__Exercise__
Keep only the lines of the data below that contain "Alecsandri", and copy them.

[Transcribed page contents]

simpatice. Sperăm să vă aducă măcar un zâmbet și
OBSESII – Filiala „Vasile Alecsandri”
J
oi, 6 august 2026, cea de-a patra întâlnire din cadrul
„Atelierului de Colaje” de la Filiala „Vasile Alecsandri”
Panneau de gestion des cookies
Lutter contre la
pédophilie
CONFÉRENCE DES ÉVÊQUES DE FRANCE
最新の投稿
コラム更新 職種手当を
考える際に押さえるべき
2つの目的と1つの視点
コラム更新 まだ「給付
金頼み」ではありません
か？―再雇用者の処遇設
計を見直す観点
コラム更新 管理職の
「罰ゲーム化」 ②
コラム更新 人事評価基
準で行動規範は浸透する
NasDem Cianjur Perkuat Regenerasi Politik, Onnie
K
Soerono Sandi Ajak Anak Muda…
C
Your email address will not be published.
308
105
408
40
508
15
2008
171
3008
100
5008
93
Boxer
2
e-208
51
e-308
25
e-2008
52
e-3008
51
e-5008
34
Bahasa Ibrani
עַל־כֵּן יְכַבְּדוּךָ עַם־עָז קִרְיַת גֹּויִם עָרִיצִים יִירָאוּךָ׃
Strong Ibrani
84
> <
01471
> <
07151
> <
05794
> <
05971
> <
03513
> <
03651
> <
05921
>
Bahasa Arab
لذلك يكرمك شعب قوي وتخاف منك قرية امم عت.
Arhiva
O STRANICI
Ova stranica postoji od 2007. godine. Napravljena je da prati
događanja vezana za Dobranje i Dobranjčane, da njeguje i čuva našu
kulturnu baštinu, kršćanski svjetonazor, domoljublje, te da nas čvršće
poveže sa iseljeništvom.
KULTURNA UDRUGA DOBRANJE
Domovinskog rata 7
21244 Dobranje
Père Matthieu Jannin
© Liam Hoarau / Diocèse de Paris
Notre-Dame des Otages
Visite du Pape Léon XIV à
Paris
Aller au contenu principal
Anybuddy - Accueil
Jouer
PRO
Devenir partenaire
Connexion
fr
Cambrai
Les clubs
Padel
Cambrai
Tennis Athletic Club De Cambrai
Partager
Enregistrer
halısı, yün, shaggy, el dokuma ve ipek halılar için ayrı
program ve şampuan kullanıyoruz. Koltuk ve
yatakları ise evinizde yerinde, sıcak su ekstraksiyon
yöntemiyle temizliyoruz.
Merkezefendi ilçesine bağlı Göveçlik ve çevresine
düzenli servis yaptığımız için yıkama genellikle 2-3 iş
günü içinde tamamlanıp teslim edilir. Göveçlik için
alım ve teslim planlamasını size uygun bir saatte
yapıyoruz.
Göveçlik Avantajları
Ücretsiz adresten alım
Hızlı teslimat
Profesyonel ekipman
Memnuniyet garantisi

__Written response__
OBSESII – Filiala „Vasile Alecsandri”
„Atelierului de Colaje” de la Filiala „Vasile Alecsandri”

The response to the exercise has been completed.